Migrating Moths Are Good Navigators
To most of us, moths are nothing more than strange homebodies that can't leave a light bulb alone. But every year, millions of moths hop aboard wind currents and flutter hundreds of miles southward to suitable mating lands. The migrating moths are not totally at the mercy of the wind — they are equipped with compasses, a new study suggests.
"There has been speculation for many years about whether insects that rely on the wind for their migrations can have any control over the direction in which they migrate," said lead researcher Jason Chapman of Rothamsted Research in England.

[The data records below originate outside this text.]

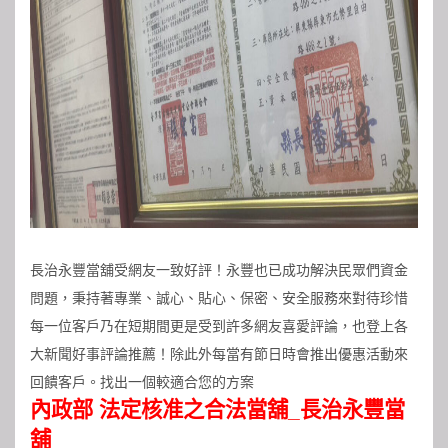
長治永豐當舖受網友一致好評！永豐也已成功解決民眾們資金
問題，秉持著專業、誠心、貼心、保密、安全服務來對待珍惜
每一位客戶乃在短期間更是受到許多網友喜愛評論，也登上各
大新聞好事評論推薦！除此外每當有節日時會推出優惠活動來
回饋客戶。找出一個較適合您的方案
內政部 法定核准之合法當舖_長治永豐當
舖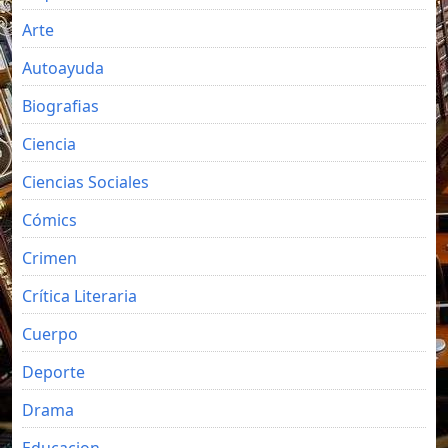
Arte
Autoayuda
Biografias
Ciencia
Ciencias Sociales
Cómics
Crimen
Crítica Literaria
Cuerpo
Deporte
Drama
Educacion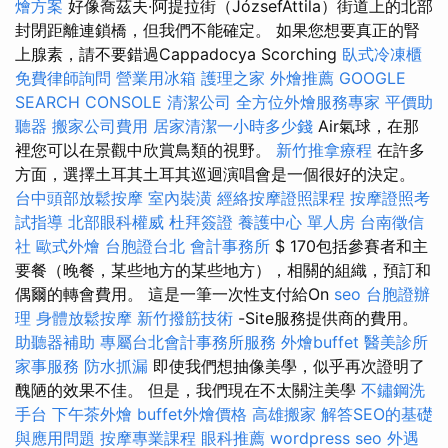
燴方案
好像喬茲夫·阿提拉街（JózsefAttila）街道上的北部
封閉距離連鎖橋，但我們不能確定。 如果您想要真正的腎
上腺素，請不要錯過Cappadocya Scorching
臥式冷凍櫃
免費律師詢問
營業用冰箱
護理之家
外燴推薦
GOOGLE
SEARCH CONSOLE
清潔公司
全方位外燴服務專家
平價助
聽器
搬家公司費用
居家清潔一小時多少錢
Air氣球，在那
裡您可以在景觀中欣賞鳥類的視野。
新竹推拿療程
在許多
方面，選擇土耳其土耳其巡迴演唱會是一個很好的決定。
台中頭部放鬆按摩
室內裝潢
經絡按摩證照課程
按摩證照考
試指導
北部眼科權威
杜拜簽證
養護中心 單人房
台南徵信
社
歐式外燴
台胞證台北
會計事務所
$ 170包括參賽者和主
要餐（晚餐，某些地方的某些地方），相關的組織，預訂和
偶爾的轉會費用。 這是一筆一次性支付給On
seo
台胞證辦
理
身體放鬆按摩
新竹撥筋技術
-Site服務提供商的費用。
助聽器補助
專屬台北會計事務所服務
外燴buffet
醫美診所
家事服務
防水抓漏
即使我們想抽像美學，似乎再次證明了
醜陋的效果不佳。 但是，我們現在不太關注美學
不鏽鋼洗
手台
下午茶外燴
buffet外燴價格
高雄搬家
解答SEO的基礎
與應用問題
按摩專業課程
眼科推薦
wordpress seo
外遇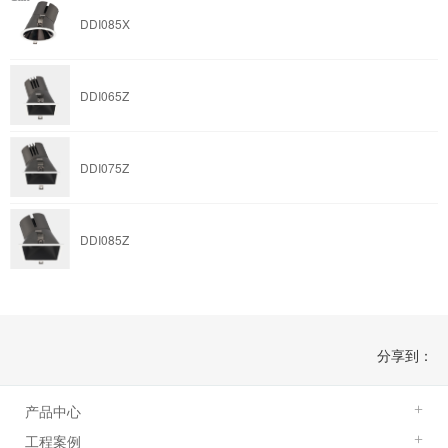
DDI085X
DDI065Z
DDI075Z
DDI085Z
分享到：
产品中心
+
工程案例
+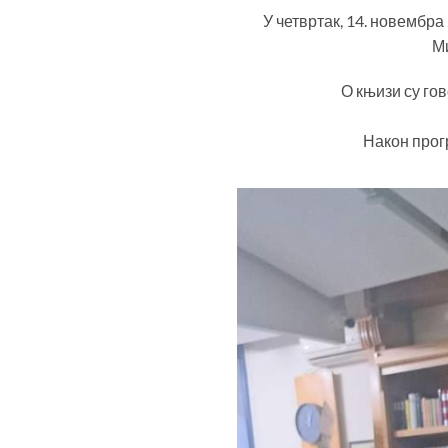
У четвртак, 14. новембр
Ми
О књизи су го
Након прог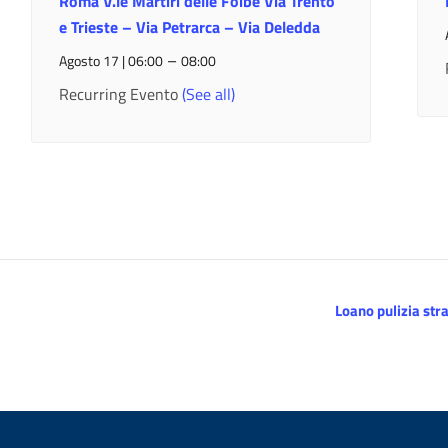
Roma V.le Martiri delle Foibe Via Trento
e Trieste – Via Petrarca – Via Deledda
–
Agosto 17 | 06:00
08:00
Recurring Evento
(See all)
Loano pulizia stra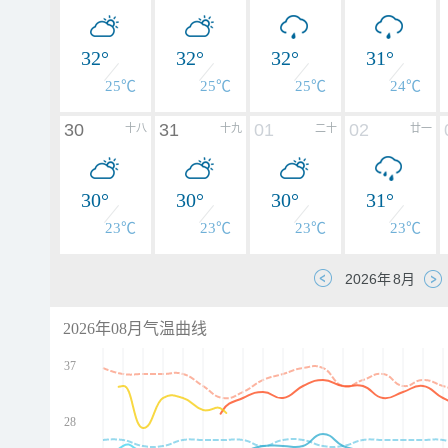
32°
32°
32°
31°
25℃
25℃
25℃
24℃
30
31
01
02
十八
十九
二十
廿一
30°
30°
30°
31°
23℃
23℃
23℃
23℃
2026年08月气温曲线
37
28
d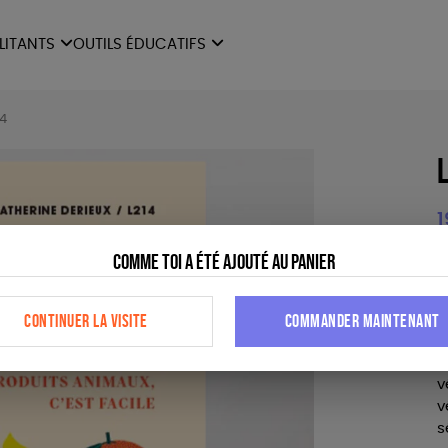
ILITANTS
OUTILS ÉDUCATIFS
ES
LIVRETS ÉDUCATIFS
ILITANTS
OUTILS ÉDUCATIFS
LIBR
14
POSTERS ÉDUCATIFS
MON JOURNAL ANIMAL
AUTRES OUTILS
1
ÉDUCATIFS
Comme toi a été ajouté au panier
G
c
d
CONTINUER LA VISITE
COMMANDER MAINTENANT
p
S
v
v
s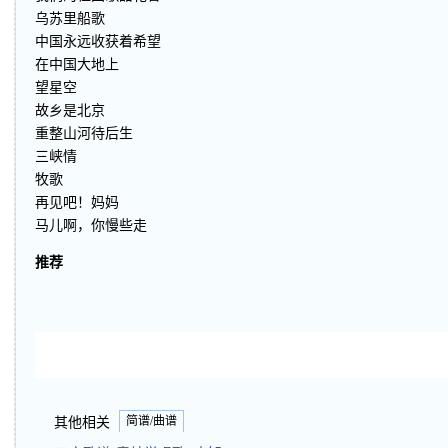
乌苏里船歌
中国永远收获着希望
在中国大地上
望星空
故乡是北京
重整山河待后生
三峡情
牧歌
再见吧！妈妈
马儿啊，你慢些走
推荐
简谱/曲谱
其他相关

Without flight control, the furry insects could land in unsuitable spots and die.
Using a radar-beam technique, Chapman and his colleagues monitored about 200 million silver Y moths (Autographa gamma), a plant-feeder that migrates at night, flying southward over the U.K.
Results, detailed online today in the journal Current Biology, show most of the moths took wing only on nights with south winds. Once airborne, the moths expedited their commute by flying in a roughly downwind direction while concentrating at altitudes with the fastest winds.
The moths also compensated when the wind direction was way off target.
"When the wind is not exactly aligned with their preferred direction, they take this into account and head off in a direction that will partially compensate for this wind drift," Chapman told LiveScience. "However, how they do this remains a mystery, as they somehow have to detect the wind direction while flying hundreds of meters above the ground and in very low light levels."
Chapman suspects the moths use a geomagnetic compass to stay on track, similar to the type found in migratory birds.
Study funding came from the Biotechnology and Biological Sciences Research Council and the Volkswagen Foundation.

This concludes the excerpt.